WHAT TO WORK ON:
The records follow. Retype them without a single change.

* * * * * * * * *

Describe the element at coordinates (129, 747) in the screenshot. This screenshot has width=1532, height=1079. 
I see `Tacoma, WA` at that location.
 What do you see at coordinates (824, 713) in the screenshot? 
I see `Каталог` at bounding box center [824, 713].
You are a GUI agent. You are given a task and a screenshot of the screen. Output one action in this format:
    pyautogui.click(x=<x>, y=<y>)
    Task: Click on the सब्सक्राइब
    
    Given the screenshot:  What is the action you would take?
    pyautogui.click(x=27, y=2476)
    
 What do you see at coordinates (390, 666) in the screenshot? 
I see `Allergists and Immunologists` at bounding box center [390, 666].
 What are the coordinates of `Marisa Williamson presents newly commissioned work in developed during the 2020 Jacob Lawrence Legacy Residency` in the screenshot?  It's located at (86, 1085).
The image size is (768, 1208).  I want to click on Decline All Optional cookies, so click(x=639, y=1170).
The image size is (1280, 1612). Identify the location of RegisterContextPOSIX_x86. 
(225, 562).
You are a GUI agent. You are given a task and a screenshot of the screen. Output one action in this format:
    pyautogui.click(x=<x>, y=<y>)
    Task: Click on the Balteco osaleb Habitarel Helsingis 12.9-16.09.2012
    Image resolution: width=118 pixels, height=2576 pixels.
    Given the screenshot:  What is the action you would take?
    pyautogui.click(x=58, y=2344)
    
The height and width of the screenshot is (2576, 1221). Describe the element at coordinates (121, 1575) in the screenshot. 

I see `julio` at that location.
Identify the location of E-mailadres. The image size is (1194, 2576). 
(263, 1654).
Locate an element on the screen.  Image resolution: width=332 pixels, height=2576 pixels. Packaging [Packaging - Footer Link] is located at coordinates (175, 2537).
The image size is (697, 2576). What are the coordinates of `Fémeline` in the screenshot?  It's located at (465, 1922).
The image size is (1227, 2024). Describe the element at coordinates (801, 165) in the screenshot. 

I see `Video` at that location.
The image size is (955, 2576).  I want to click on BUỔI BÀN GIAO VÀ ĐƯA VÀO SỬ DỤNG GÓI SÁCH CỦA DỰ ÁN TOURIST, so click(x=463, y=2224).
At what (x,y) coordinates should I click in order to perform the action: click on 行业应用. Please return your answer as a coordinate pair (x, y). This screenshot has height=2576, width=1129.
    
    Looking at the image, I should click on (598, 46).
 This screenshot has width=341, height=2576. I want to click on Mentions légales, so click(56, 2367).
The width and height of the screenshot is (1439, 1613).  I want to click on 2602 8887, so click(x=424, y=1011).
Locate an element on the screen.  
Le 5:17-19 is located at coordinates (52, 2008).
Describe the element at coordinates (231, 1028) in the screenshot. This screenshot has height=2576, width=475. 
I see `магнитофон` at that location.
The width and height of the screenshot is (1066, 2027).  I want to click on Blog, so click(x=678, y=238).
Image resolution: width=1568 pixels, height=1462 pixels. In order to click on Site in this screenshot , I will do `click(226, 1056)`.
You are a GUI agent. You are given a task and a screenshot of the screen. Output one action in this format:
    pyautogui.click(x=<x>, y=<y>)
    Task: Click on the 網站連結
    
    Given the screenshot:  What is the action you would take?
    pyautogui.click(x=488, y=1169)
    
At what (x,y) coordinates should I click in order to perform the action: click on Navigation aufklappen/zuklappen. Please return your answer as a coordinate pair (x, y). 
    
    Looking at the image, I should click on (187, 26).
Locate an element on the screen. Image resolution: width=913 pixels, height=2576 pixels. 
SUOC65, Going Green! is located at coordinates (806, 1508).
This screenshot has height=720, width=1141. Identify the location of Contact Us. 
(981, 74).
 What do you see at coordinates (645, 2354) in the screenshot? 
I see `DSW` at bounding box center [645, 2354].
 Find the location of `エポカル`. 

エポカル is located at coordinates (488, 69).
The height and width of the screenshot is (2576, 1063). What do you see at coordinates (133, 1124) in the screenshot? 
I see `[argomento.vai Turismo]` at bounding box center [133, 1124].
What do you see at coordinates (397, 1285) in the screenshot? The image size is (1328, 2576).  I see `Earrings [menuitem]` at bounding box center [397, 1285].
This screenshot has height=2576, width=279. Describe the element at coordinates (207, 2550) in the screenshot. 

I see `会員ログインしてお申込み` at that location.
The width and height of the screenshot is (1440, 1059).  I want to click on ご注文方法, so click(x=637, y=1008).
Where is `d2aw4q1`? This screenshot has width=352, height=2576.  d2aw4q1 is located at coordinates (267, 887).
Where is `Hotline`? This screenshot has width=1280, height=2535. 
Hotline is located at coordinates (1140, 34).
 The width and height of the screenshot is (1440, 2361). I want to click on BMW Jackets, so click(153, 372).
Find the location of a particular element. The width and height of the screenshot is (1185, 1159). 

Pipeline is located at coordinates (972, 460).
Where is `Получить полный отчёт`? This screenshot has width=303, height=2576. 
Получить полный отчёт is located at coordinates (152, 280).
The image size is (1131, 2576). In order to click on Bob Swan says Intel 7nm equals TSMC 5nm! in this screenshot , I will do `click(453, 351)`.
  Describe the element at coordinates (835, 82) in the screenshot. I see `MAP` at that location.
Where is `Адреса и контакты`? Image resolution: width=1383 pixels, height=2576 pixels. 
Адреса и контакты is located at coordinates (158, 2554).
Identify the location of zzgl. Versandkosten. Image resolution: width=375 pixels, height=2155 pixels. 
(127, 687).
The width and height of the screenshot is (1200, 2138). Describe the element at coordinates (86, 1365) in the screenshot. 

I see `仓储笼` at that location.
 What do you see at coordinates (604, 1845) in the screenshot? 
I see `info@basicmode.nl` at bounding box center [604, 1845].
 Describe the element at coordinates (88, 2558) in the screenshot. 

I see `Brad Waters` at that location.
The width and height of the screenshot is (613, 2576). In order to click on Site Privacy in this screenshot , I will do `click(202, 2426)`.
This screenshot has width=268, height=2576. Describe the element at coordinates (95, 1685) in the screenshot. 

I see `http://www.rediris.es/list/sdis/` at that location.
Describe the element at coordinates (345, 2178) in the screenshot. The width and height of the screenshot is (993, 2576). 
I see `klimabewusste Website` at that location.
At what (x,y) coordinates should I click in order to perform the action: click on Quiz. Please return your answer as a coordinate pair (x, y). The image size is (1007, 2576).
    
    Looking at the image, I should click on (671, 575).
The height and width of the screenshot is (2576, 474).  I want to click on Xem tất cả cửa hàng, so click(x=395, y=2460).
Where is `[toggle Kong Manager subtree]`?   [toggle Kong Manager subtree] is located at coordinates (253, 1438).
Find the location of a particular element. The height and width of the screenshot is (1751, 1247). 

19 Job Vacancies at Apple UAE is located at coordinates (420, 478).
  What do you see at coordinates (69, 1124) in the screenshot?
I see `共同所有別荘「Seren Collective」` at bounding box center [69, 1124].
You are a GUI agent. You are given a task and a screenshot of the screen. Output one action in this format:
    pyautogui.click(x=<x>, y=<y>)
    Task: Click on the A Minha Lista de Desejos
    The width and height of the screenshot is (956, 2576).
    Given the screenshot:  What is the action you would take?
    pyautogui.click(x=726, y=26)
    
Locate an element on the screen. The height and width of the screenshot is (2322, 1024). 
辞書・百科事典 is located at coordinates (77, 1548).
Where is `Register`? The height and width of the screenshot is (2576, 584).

* * * * * * * * *

RESPONSE TO THE TASK:
Describe the element at coordinates (129, 747) in the screenshot. This screenshot has width=1532, height=1079. 
I see `Tacoma, WA` at that location.
 What do you see at coordinates (824, 713) in the screenshot? 
I see `Каталог` at bounding box center [824, 713].
You are a GUI agent. You are given a task and a screenshot of the screen. Output one action in this format:
    pyautogui.click(x=<x>, y=<y>)
    Task: Click on the सब्सक्राइब
    
    Given the screenshot:  What is the action you would take?
    pyautogui.click(x=27, y=2476)
    
 What do you see at coordinates (390, 666) in the screenshot? 
I see `Allergists and Immunologists` at bounding box center [390, 666].
 What are the coordinates of `Marisa Williamson presents newly commissioned work in developed during the 2020 Jacob Lawrence Legacy Residency` in the screenshot?  It's located at (86, 1085).
The image size is (768, 1208).  I want to click on Decline All Optional cookies, so click(x=639, y=1170).
The image size is (1280, 1612). Identify the location of RegisterContextPOSIX_x86. 
(225, 562).
You are a GUI agent. You are given a task and a screenshot of the screen. Output one action in this format:
    pyautogui.click(x=<x>, y=<y>)
    Task: Click on the Balteco osaleb Habitarel Helsingis 12.9-16.09.2012
    Image resolution: width=118 pixels, height=2576 pixels.
    Given the screenshot:  What is the action you would take?
    pyautogui.click(x=58, y=2344)
    
The height and width of the screenshot is (2576, 1221). Describe the element at coordinates (121, 1575) in the screenshot. 

I see `julio` at that location.
Identify the location of E-mailadres. The image size is (1194, 2576). 
(263, 1654).
Locate an element on the screen.  Image resolution: width=332 pixels, height=2576 pixels. Packaging [Packaging - Footer Link] is located at coordinates (175, 2537).
The image size is (697, 2576). What are the coordinates of `Fémeline` in the screenshot?  It's located at (465, 1922).
The image size is (1227, 2024). Describe the element at coordinates (801, 165) in the screenshot. 

I see `Video` at that location.
The image size is (955, 2576).  I want to click on BUỔI BÀN GIAO VÀ ĐƯA VÀO SỬ DỤNG GÓI SÁCH CỦA DỰ ÁN TOURIST, so click(x=463, y=2224).
At what (x,y) coordinates should I click in order to perform the action: click on 行业应用. Please return your answer as a coordinate pair (x, y). This screenshot has height=2576, width=1129.
    
    Looking at the image, I should click on (598, 46).
 This screenshot has width=341, height=2576. I want to click on Mentions légales, so click(56, 2367).
The width and height of the screenshot is (1439, 1613).  I want to click on 2602 8887, so click(x=424, y=1011).
Locate an element on the screen.  
Le 5:17-19 is located at coordinates (52, 2008).
Describe the element at coordinates (231, 1028) in the screenshot. This screenshot has height=2576, width=475. 
I see `магнитофон` at that location.
The width and height of the screenshot is (1066, 2027).  I want to click on Blog, so click(x=678, y=238).
Image resolution: width=1568 pixels, height=1462 pixels. In order to click on Site in this screenshot , I will do `click(226, 1056)`.
You are a GUI agent. You are given a task and a screenshot of the screen. Output one action in this format:
    pyautogui.click(x=<x>, y=<y>)
    Task: Click on the 網站連結
    
    Given the screenshot:  What is the action you would take?
    pyautogui.click(x=488, y=1169)
    
At what (x,y) coordinates should I click in order to perform the action: click on Navigation aufklappen/zuklappen. Please return your answer as a coordinate pair (x, y). 
    
    Looking at the image, I should click on (187, 26).
Locate an element on the screen. Image resolution: width=913 pixels, height=2576 pixels. 
SUOC65, Going Green! is located at coordinates (806, 1508).
This screenshot has height=720, width=1141. Identify the location of Contact Us. 
(981, 74).
 What do you see at coordinates (645, 2354) in the screenshot? 
I see `DSW` at bounding box center [645, 2354].
 Find the location of `エポカル`. 

エポカル is located at coordinates (488, 69).
The height and width of the screenshot is (2576, 1063). What do you see at coordinates (133, 1124) in the screenshot? 
I see `[argomento.vai Turismo]` at bounding box center [133, 1124].
What do you see at coordinates (397, 1285) in the screenshot? The image size is (1328, 2576).  I see `Earrings [menuitem]` at bounding box center [397, 1285].
This screenshot has height=2576, width=279. Describe the element at coordinates (207, 2550) in the screenshot. 

I see `会員ログインしてお申込み` at that location.
The width and height of the screenshot is (1440, 1059).  I want to click on ご注文方法, so click(x=637, y=1008).
Where is `d2aw4q1`? This screenshot has width=352, height=2576.  d2aw4q1 is located at coordinates (267, 887).
Where is `Hotline`? This screenshot has width=1280, height=2535. 
Hotline is located at coordinates (1140, 34).
 The width and height of the screenshot is (1440, 2361). I want to click on BMW Jackets, so click(153, 372).
Find the location of a particular element. The width and height of the screenshot is (1185, 1159). 

Pipeline is located at coordinates (972, 460).
Where is `Получить полный отчёт`? This screenshot has width=303, height=2576. 
Получить полный отчёт is located at coordinates (152, 280).
The image size is (1131, 2576). In order to click on Bob Swan says Intel 7nm equals TSMC 5nm! in this screenshot , I will do `click(453, 351)`.
  Describe the element at coordinates (835, 82) in the screenshot. I see `MAP` at that location.
Where is `Адреса и контакты`? Image resolution: width=1383 pixels, height=2576 pixels. 
Адреса и контакты is located at coordinates (158, 2554).
Identify the location of zzgl. Versandkosten. Image resolution: width=375 pixels, height=2155 pixels. 
(127, 687).
The width and height of the screenshot is (1200, 2138). Describe the element at coordinates (86, 1365) in the screenshot. 

I see `仓储笼` at that location.
 What do you see at coordinates (604, 1845) in the screenshot? 
I see `info@basicmode.nl` at bounding box center [604, 1845].
 Describe the element at coordinates (88, 2558) in the screenshot. 

I see `Brad Waters` at that location.
The width and height of the screenshot is (613, 2576). In order to click on Site Privacy in this screenshot , I will do `click(202, 2426)`.
This screenshot has width=268, height=2576. Describe the element at coordinates (95, 1685) in the screenshot. 

I see `http://www.rediris.es/list/sdis/` at that location.
Describe the element at coordinates (345, 2178) in the screenshot. The width and height of the screenshot is (993, 2576). 
I see `klimabewusste Website` at that location.
At what (x,y) coordinates should I click in order to perform the action: click on Quiz. Please return your answer as a coordinate pair (x, y). The image size is (1007, 2576).
    
    Looking at the image, I should click on (671, 575).
The height and width of the screenshot is (2576, 474).  I want to click on Xem tất cả cửa hàng, so click(x=395, y=2460).
Where is `[toggle Kong Manager subtree]`?   [toggle Kong Manager subtree] is located at coordinates (253, 1438).
Find the location of a particular element. The height and width of the screenshot is (1751, 1247). 

19 Job Vacancies at Apple UAE is located at coordinates (420, 478).
  What do you see at coordinates (69, 1124) in the screenshot?
I see `共同所有別荘「Seren Collective」` at bounding box center [69, 1124].
You are a GUI agent. You are given a task and a screenshot of the screen. Output one action in this format:
    pyautogui.click(x=<x>, y=<y>)
    Task: Click on the A Minha Lista de Desejos
    The width and height of the screenshot is (956, 2576).
    Given the screenshot:  What is the action you would take?
    pyautogui.click(x=726, y=26)
    
Locate an element on the screen. The height and width of the screenshot is (2322, 1024). 
辞書・百科事典 is located at coordinates (77, 1548).
Where is `Register`? The height and width of the screenshot is (2576, 584).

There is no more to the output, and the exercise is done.